-- Data extract follows --

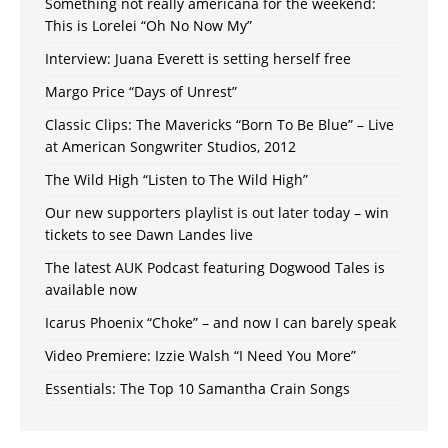
Something not really americana for the weekend:
This is Lorelei “Oh No Now My”
Interview: Juana Everett is setting herself free
Margo Price “Days of Unrest”
Classic Clips: The Mavericks “Born To Be Blue” – Live
at American Songwriter Studios, 2012
The Wild High “Listen to The Wild High”
Our new supporters playlist is out later today – win
tickets to see Dawn Landes live
The latest AUK Podcast featuring Dogwood Tales is
available now
Icarus Phoenix “Choke” – and now I can barely speak
Video Premiere: Izzie Walsh “I Need You More”
Essentials: The Top 10 Samantha Crain Songs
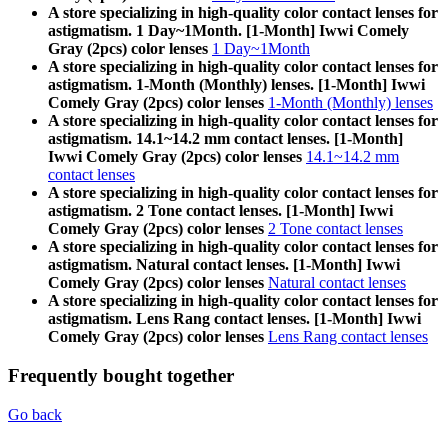
A store specializing in high-quality color contact lenses for
astigmatism. 1 Day~1Month. [1-Month] Iwwi Comely
Gray (2pcs) color lenses
1 Day~1Month
A store specializing in high-quality color contact lenses for
astigmatism. 1-Month (Monthly) lenses. [1-Month] Iwwi
Comely Gray (2pcs) color lenses
1-Month (Monthly) lenses
A store specializing in high-quality color contact lenses for
astigmatism. 14.1~14.2 mm contact lenses. [1-Month]
Iwwi Comely Gray (2pcs) color lenses
14.1~14.2 mm
contact lenses
A store specializing in high-quality color contact lenses for
astigmatism. 2 Tone contact lenses. [1-Month] Iwwi
Comely Gray (2pcs) color lenses
2 Tone contact lenses
A store specializing in high-quality color contact lenses for
astigmatism. Natural contact lenses. [1-Month] Iwwi
Comely Gray (2pcs) color lenses
Natural contact lenses
A store specializing in high-quality color contact lenses for
astigmatism. Lens Rang contact lenses. [1-Month] Iwwi
Comely Gray (2pcs) color lenses
Lens Rang contact lenses
Frequently bought together
Go back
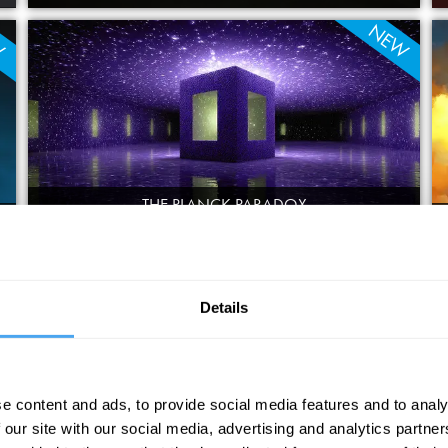
W
NEW
THE PLANCK PARADOX
FEDERICO FAGGIN, CHIARA MARLETTO, TIM MAUDLIN, JONATHAN
OPPENHEIM
W
NEW
Details
e content and ads, to provide social media features and to analy
 our site with our social media, advertising and analytics partn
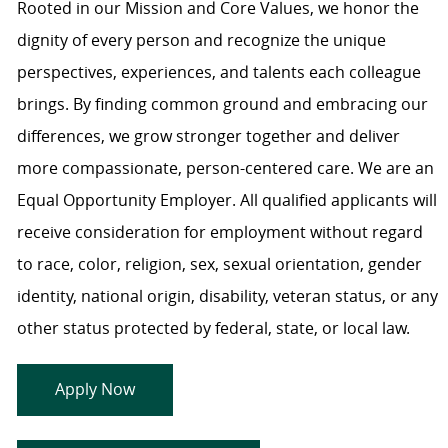
Rooted in our Mission and Core Values, we honor the
dignity of every person and recognize the unique
perspectives, experiences, and talents each colleague
brings. By finding common ground and embracing our
differences, we grow stronger together and deliver
more compassionate, person-centered care. We are an
Equal Opportunity Employer. All qualified applicants will
receive consideration for employment without regard
to race, color, religion, sex, sexual orientation, gender
identity, national origin, disability, veteran status, or any
other status protected by federal, state, or local law.
Apply Now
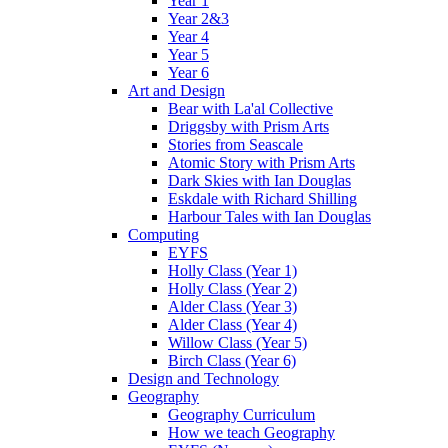
Year 1
Year 2&3
Year 4
Year 5
Year 6
Art and Design
Bear with La'al Collective
Driggsby with Prism Arts
Stories from Seascale
Atomic Story with Prism Arts
Dark Skies with Ian Douglas
Eskdale with Richard Shilling
Harbour Tales with Ian Douglas
Computing
EYFS
Holly Class (Year 1)
Holly Class (Year 2)
Alder Class (Year 3)
Alder Class (Year 4)
Willow Class (Year 5)
Birch Class (Year 6)
Design and Technology
Geography
Geography Curriculum
How we teach Geography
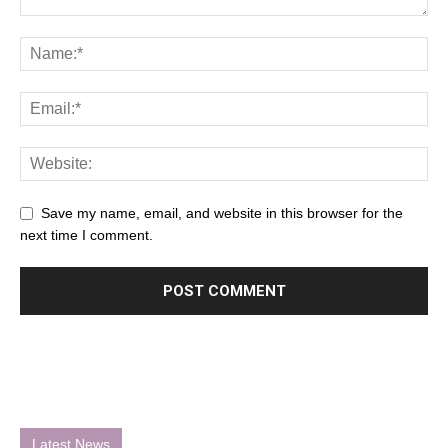
Save my name, email, and website in this browser for the
next time I comment.
Latest News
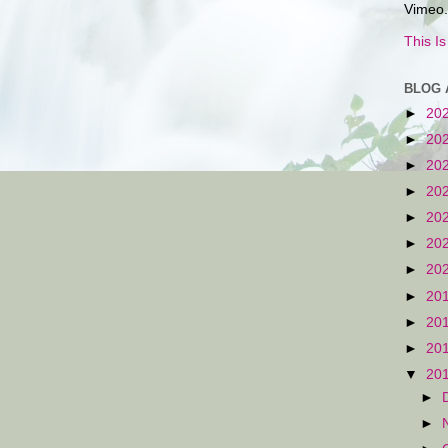
Vimeo.
This I
BLOG 
►
20
►
20
►
20
►
20
►
20
►
20
►
20
►
20
►
20
►
20
▼
20
►
►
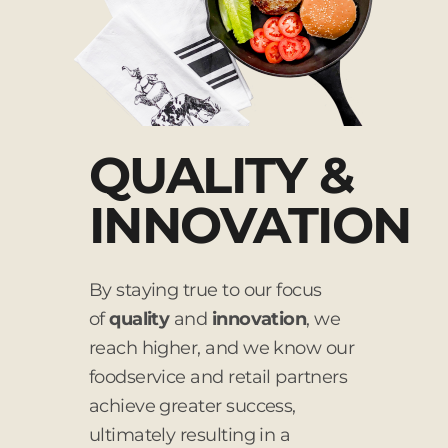
QUALITY &
INNOVATION
By staying true to our focus
of
quality
and
innovation
, we
reach higher, and we know our
foodservice and retail partners
achieve greater success,
ultimately resulting in a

-- Data extract concluded --

◆ What is being asked
Copy out all lines of the material above in which "Tales" occurs.

◆ Answer below
The latest AUK Podcast featuring Dogwood Tales is
Harbour Tales with Ian Douglas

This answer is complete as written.